10 min read
1 code sample

How to parse WCO HS 2024 updates automatically

The exact problem this page solves: the World Customs Organization ships its Harmonized System 2024 revision as a bundle of nested XML deliverables containing roughly 350 structural changes — heading splits, chapter reorganizations, merges, and revised explanatory notes — and a naive parser either loads the whole multi-megabyte tree into memory and dies on a national extension file, or flattens the recursive nomenclature into a lookup table and silently loses the parent-child lineage that every downstream duty calculation depends on. Both outcomes are unacceptable in a production clearance environment: the first misses the ingestion window, the second manufactures classification drift that surfaces later as duty miscalculation under a CBP Focused Assessment. The correct behavior is deterministic — stream the nomenclature node-by-node, resolve every code to a valid ancestor, flag split/merge transitions so the transition mapping is explicit, and emit immutable typed records before anything reaches the Tariff Update Ingestion Pipelines staging layer. This page gives you a single runnable streaming parser that enforces that contract, plus the verification checklist and the encoding, ordering, and lxml-lifecycle gotchas that break naive implementations.

Prerequisites

This solution assumes a specific toolchain and upstream pipeline state. Confirm each before applying it:

Python 3.10+ — the parser uses dataclass(frozen=True) for immutable records, str | int union annotations, and structural typing throughout. The immutability is load-bearing: a frozen HSNode cannot be mutated after a downstream stage reads it, which is what makes the audit hash reproducible.
lxml 4.9+ — iterparse with a tag filter and start/end events is required for bounded-memory streaming. The stdlib xml.etree.ElementTree works for small files but lacks getprevious()/getparent() sibling pruning, so it cannot release parsed subtrees on a 500 MB national extension.
The raw WCO deliverable staged on local or object storage, not streamed over HTTP. The parser is a pure function of (xml_path,); do not parse directly off a network handle, because a mid-stream disconnect leaves the internal stack half-populated and silently drops the tail of a chapter.
A digit-only code convention already agreed with the schema. The parser normalizes to bare \d{2,8} codes; the bitemporal storage contract is defined in HTS Schedule Database Design and expects the same key shape.
Structured logging configured (stdlib logging with the %(asctime)s | %(levelname)s | ... format, or structlog) so every rejected node is greppable for audit. High-frequency Invalid HS code format lines are the primary signal of an XML namespace or encoding mismatch.

Implementation

The parser below streams the WCO XML with event-driven iterparse, maintains an explicit ancestor stack to resolve parent_code, validates each code against the WCO digit-length rule before emitting, and prunes each finished subtree so memory stays bounded regardless of file size.
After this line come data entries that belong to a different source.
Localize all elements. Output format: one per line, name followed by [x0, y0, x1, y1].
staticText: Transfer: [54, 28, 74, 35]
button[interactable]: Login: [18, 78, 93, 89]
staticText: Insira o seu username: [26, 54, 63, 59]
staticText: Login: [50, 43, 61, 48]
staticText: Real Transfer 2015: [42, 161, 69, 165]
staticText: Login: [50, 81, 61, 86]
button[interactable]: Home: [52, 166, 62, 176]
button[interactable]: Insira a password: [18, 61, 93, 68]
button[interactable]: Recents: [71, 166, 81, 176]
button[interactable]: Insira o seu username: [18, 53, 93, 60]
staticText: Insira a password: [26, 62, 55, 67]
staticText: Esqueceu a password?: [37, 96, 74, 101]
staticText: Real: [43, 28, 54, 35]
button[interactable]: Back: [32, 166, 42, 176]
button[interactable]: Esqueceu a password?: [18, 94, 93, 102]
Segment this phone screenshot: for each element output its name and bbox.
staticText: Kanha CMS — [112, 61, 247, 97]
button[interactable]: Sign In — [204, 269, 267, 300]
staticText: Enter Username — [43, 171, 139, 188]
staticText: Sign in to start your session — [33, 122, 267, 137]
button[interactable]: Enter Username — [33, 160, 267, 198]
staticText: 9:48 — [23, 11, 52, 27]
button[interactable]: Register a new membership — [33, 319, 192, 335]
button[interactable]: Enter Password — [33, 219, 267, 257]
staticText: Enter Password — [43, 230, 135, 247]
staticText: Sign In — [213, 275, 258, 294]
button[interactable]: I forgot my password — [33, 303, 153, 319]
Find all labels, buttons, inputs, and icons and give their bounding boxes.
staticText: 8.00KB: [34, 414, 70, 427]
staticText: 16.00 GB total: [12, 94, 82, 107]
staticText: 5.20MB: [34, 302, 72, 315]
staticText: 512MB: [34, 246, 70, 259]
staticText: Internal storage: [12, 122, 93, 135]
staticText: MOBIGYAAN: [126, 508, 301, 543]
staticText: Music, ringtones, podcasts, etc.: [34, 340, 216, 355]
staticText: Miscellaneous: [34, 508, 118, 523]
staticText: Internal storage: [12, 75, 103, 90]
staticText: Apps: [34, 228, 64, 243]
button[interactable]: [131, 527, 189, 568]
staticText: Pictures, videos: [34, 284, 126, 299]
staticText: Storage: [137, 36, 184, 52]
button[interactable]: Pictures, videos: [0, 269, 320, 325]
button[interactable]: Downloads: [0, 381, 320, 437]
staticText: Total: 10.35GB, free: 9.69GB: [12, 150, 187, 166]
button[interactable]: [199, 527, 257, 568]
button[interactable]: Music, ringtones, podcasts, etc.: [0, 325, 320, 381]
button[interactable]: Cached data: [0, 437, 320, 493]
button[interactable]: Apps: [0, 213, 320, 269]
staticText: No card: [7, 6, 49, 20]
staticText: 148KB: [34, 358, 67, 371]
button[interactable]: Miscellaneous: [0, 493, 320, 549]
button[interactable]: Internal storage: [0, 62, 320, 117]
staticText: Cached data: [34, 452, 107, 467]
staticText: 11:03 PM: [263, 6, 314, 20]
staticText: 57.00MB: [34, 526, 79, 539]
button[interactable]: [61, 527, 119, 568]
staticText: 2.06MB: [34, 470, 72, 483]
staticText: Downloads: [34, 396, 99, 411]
Every yielded HSNode is immutable and carries the is_split/is_merged flags that the transition-mapping routines in the Duty Formula Calculation Frameworks rely on to reconcile legacy 8-digit codes against the new 2024 configuration.

import logging
import re
from dataclasses import dataclass
from typing import Generator, Optional, List, Dict
from lxml import etree

logging.basicConfig(
    level=logging.INFO,
    format="%(asctime)s | %(levelname)-8s | %(funcName)s:%(lineno)d | %(message)s",
)
logger = logging.getLogger(__name__)


@dataclass(frozen=True)
class HSNode:
    code: str                              # digit-only HS code, 2–8 chars
    level: int                             # 0 = chapter, deeper = subheading
    description: str
    parent_code: Optional[str] = None
    notes: str = ""
    is_split: bool = False                 # WCO type="split" — 2024 heading divergence
    is_merged: bool = False                # WCO type="merge" — legacy codes collapsed
    effective_date: Optional[str] = None   # ISO 8601; drives the bitemporal window


class HS2024Parser:
    VALID_TAGS = {"Chapter", "Heading", "SubHeading", "SubSubHeading"}
    # WCO nomenclature is 2/4/6 international digits; national extensions push to 8.
    CODE_PATTERN = re.compile(r"^\d{2,8}$")
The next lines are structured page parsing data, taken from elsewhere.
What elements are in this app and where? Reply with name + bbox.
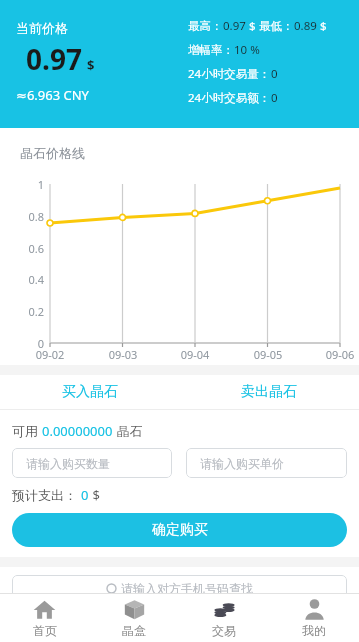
- staticText: 晶石: [113, 422, 143, 440]
- staticText: 晶盒: [122, 623, 146, 638]
- staticText: ≈6.963 CNY: [16, 86, 89, 104]
- staticText: $: [317, 18, 327, 34]
- staticText: 最高：: [188, 19, 223, 33]
- staticText: $: [87, 56, 95, 74]
- staticText: 0.89: [294, 18, 317, 34]
- staticText: 0.8: [6, 209, 44, 224]
- staticText: 可用: [12, 422, 42, 440]
- button[interactable]: 晶盒: [89, 594, 179, 642]
- staticText: 确定购买: [152, 521, 208, 539]
- staticText: 1: [6, 177, 44, 192]
- button[interactable]: 请输入购买数量: [12, 448, 172, 478]
- staticText: 24小时交易额：: [188, 90, 271, 106]
- staticText: 最低：: [259, 19, 294, 33]
- staticText: $: [246, 18, 259, 34]
- staticText: 请输入购买单价: [200, 456, 284, 471]
- staticText: 24小时交易量：: [188, 66, 271, 82]
- button[interactable]: 请输入对方手机号码查找: [12, 575, 347, 601]
- button[interactable]: 确定购买: [12, 513, 347, 547]
- staticText: 首页: [33, 623, 57, 638]
- button[interactable]: 首页: [0, 594, 89, 642]
- staticText: 请输入对方手机号码查找: [121, 581, 253, 596]
- staticText: 卖出晶石: [241, 383, 297, 401]
- staticText: 0.97: [26, 40, 82, 78]
- staticText: 09-03: [97, 347, 149, 362]
- staticText: 0: [271, 66, 278, 82]
- button[interactable]: 请输入购买单价: [186, 448, 347, 478]
- staticText: 0.2: [6, 304, 44, 319]
- staticText: 09-05: [242, 347, 294, 362]
- staticText: 09-04: [169, 347, 221, 362]
- staticText: 增幅率：: [188, 43, 234, 57]
- button[interactable]: 卖出晶石: [179, 375, 359, 409]
- staticText: 0.97: [223, 18, 246, 34]
- button[interactable]: 买入晶石: [0, 375, 179, 409]
- button[interactable]: 我的: [269, 594, 359, 642]
- staticText: 买入晶石: [62, 383, 118, 401]
- staticText: 当前价格: [16, 20, 68, 36]
- staticText: 0: [81, 486, 89, 504]
- staticText: 0: [271, 90, 278, 106]
- staticText: 预计支出：: [12, 486, 81, 504]
- staticText: 我的: [302, 623, 326, 638]
- staticText: 09-06: [314, 347, 359, 362]
- staticText: 晶石价格线: [20, 145, 85, 161]
- staticText: 0: [6, 336, 44, 351]
- staticText: 0.4: [6, 272, 44, 287]
- staticText: 0.6: [6, 241, 44, 256]
- staticText: $: [89, 486, 100, 504]
- button[interactable]: 交易: [179, 594, 269, 642]
- staticText: 10 %: [234, 42, 260, 58]
- staticText: 请输入购买数量: [26, 456, 110, 471]
- staticText: 09-02: [24, 347, 76, 362]
- staticText: 交易: [212, 623, 236, 638]
- staticText: 0.00000000: [42, 422, 113, 440]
    def __init__(self, xml_path: str) -> None:
        self.xml_path = xml_path
        self._stack: List[Dict[str, str | int]] = []

    def _resolve_parent(self, current_level: int) -> Optional[str]:
        if current_level == 0:
            return None
        return self._stack[-1]["code"] if self._stack else None

    def _validate_node(self, code: str, level: int) -> bool:
        if not self.CODE_PATTERN.match(code):
            logger.warning("Invalid HS code format: %s", code)
            return False
        if level < 0 or level > 8:
            logger.error("Hierarchy depth out of bounds: level=%d", level)
            return False
        return True

    def parse(self) -> Generator[HSNode, None, None]:
        context = etree.iterparse(
            self.xml_path, events=("start", "end"), tag=self.VALID_TAGS
        )

        for event, elem in context:
            attrib = elem.attrib
            code = attrib.get("code", "").strip()

            if event == "start":
                # Push before descending so children see the correct parent.
                if self.CODE_PATTERN.match(code):
                    self._stack.append({"code": code, "level": len(self._stack)})
                continue

            # event == "end": pop only the node we actually pushed.
            if not self._stack or self._stack[-1]["code"] != code:
                logger.debug("Skipping orphaned end tag: %s", code)
                continue

            node_data = self._stack.pop()
            level = node_data["level"]
            parent = self._resolve_parent(level)

            if not self._validate_node(code, level):
                continue

            desc = (elem.text or "").strip()
            # Use explicit `is not None` checks: an lxml element with no children
            # is falsy, so `find(...) or find(...)` would skip a valid but empty
            # <Notes> node and lose the explanatory-note lineage.
            notes = elem.find("Notes")
            if notes is None:
                notes = elem.find("ExplanatoryNotes")
            notes_text = notes.text.strip() if notes is not None and notes.text else ""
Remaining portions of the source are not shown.